*WHAT TO PRODUCE*. Copy every line of the entries that has the string "hansa" in it.
+-------+
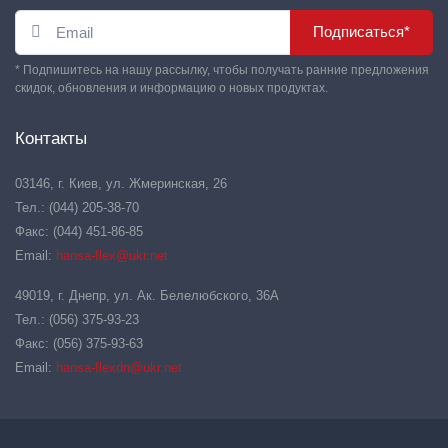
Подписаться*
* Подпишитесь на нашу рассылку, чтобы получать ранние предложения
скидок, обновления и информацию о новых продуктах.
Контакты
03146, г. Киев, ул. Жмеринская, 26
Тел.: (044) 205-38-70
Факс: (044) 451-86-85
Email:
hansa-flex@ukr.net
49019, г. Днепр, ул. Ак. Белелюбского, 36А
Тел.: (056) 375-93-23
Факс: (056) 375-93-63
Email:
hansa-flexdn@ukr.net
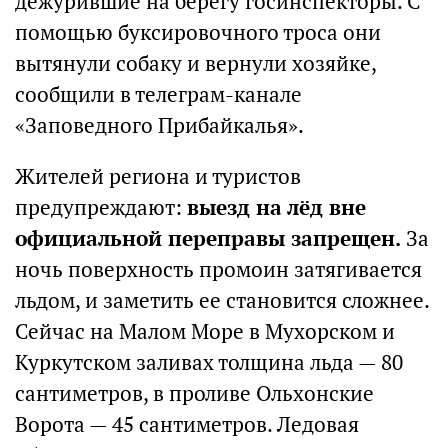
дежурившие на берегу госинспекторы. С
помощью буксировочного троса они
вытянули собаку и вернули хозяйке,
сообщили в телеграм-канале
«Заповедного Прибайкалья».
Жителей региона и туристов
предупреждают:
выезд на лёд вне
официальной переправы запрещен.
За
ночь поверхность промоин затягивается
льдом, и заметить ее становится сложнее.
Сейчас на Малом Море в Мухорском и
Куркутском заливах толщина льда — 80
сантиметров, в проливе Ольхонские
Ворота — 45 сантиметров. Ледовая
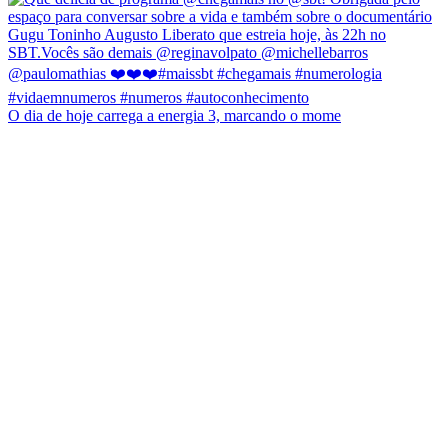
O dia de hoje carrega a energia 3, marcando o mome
+-------+
*TASK SOLUTION*.
hansa-flex@ukr.net
hansa-flexdn@ukr.net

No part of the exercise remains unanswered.